--- WHAT IS REQUIRED ---
Only the closing part of the listing is wanted: reproduce exactly the line containing "zu, während der" and all lines below it.

--- PROVIDED RECORDS ---
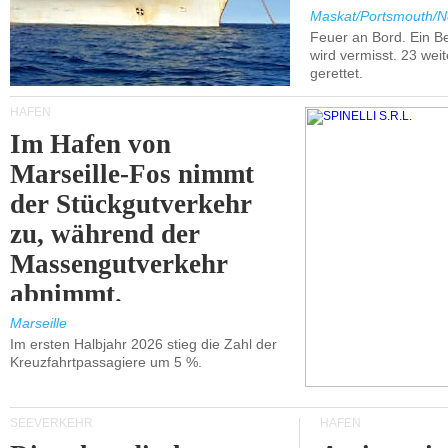
Maskat/Portsmouth/N
Feuer an Bord. Ein B
wird vermisst. 23 wei
gerettet.
HÄFEN
Im Hafen von
Marseille-Fos nimmt
der Stückgutverkehr
zu, während der
Massengutverkehr
abnimmt.
Marseille
Im ersten Halbjahr 2026 stieg die Zahl der
Kreuzfahrtpassagiere um 5 %.
SEEVERKEHR
HÄFEN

--- TASK ANSWER ---
zu, während der
Massengutverkehr
abnimmt.
Marseille
Im ersten Halbjahr 2026 stieg die Zahl der
Kreuzfahrtpassagiere um 5 %.
SEEVERKEHR
HÄFEN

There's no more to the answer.